Nature and its exploration and, let’s say, its deconstruction / reconstruction appear again, first in Or, Life in the Woods (2012-2014) and, more recently, in Treball de Camp (2015), a sound piece produced by Cal Cego for which the artist roamed through fields of olive trees and the stretches of humble woodland surrounding them in the Penedès region, recording the sounds that construct the idea of landscape. Thus, the artist selects sounds she feels capable of singing a posteriori, such as those of birds, bees or the wind, while excluding others such as those of cars or airplanes, an approach that makes this an exercise in aural landscaping not very different from that of a landscapist using the medium of drawing. At this point we might find ourselves making connections with the draughtsman in the Peter Greenaway film The Draughtsman’s Contract, who was similarly commissioned to draw an everyday domesticated landscape, but there the similarities with Lúa Coderch end, because, unlike Mr Neville, she does not have to deal with plots or intrigues. On the contrary, once the sound recording is completed the artist submits it to a time-consuming and purely technical process that is far from spectacular. For this reason she prefers to let it go unnoticed and proceeds to separate out the sounds one by one, slowing them down or speeding them up to fit them to the register of the human voice and then memorizing them, vocalizing small fragments of sound, recording these and returning them to their original speed and then replacing each of the natural sounds with the corresponding, let’s say, sung version. In short, she subjects herself to a laborious and painstaking process in order to produce an absolutely constructed soundscape, which effectively and credibly takes the place of the natural aural landscape.

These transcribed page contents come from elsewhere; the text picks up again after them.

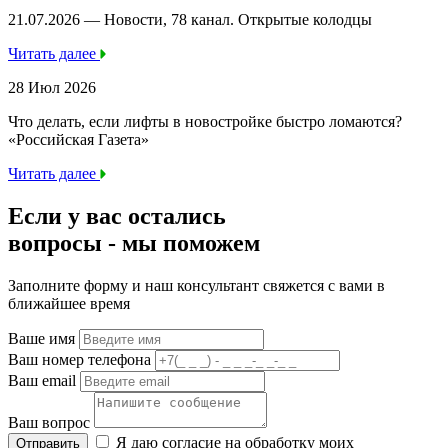
21.07.2026 — Новости, 78 канал. Открытые колодцы
Читать далее
28 Июл 2026
Что делать, если лифты в новостройке быстро ломаются?
«Российская Газета»
Читать далее
Если у вас остались
вопросы -
мы
поможем
Заполните форму и наш консультант свяжется с вами в
ближайшее время
Ваше имя
Ваш номер телефона
Ваш email
Ваш вопрос
Я даю согласие на обработку моих
Отправить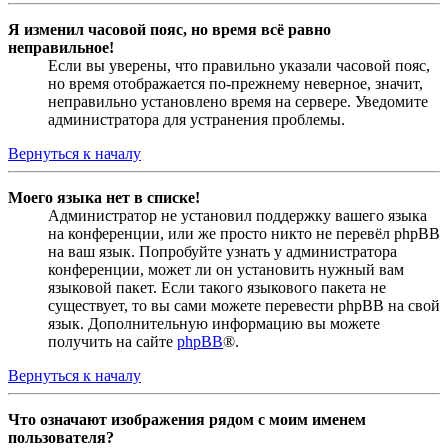
Я изменил часовой пояс, но время всё равно
неправильное!
Если вы уверены, что правильно указали часовой пояс,
но время отображается по-прежнему неверное, значит,
неправильно установлено время на сервере. Уведомите
администратора для устранения проблемы.
Вернуться к началу
Моего языка нет в списке!
Администратор не установил поддержку вашего языка
на конференции, или же просто никто не перевёл phpBB
на ваш язык. Попробуйте узнать у администратора
конференции, может ли он установить нужный вам
языковой пакет. Если такого языкового пакета не
существует, то вы сами можете перевести phpBB на свой
язык. Дополнительную информацию вы можете
получить на сайте
phpBB
®.
Вернуться к началу
Что означают изображения рядом с моим именем
пользователя?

At the beginning of the text we spoke of a subversive and playful way of working. Both aspects are manifestly present in Treball de Camp, but always inflected by the adverb ‘subtly’. The subtlety is what makes it far from obvious that the sounds we hear are not natural. Listening to the piece tends to produce moments of irritation: we have the sensation that something isn’t quite right, that some things are too composed or too orchestrated. This feeling of irritation or suspicion is precisely what focuses our attention and feel the need to investigate, to find out exactly what causes the sense of strangeness, to try to comprehend and discover the construction of the mechanism in order to think and ask questions, once again, about ourselves and the landscape, which is the same as saying, about our relationship with the world.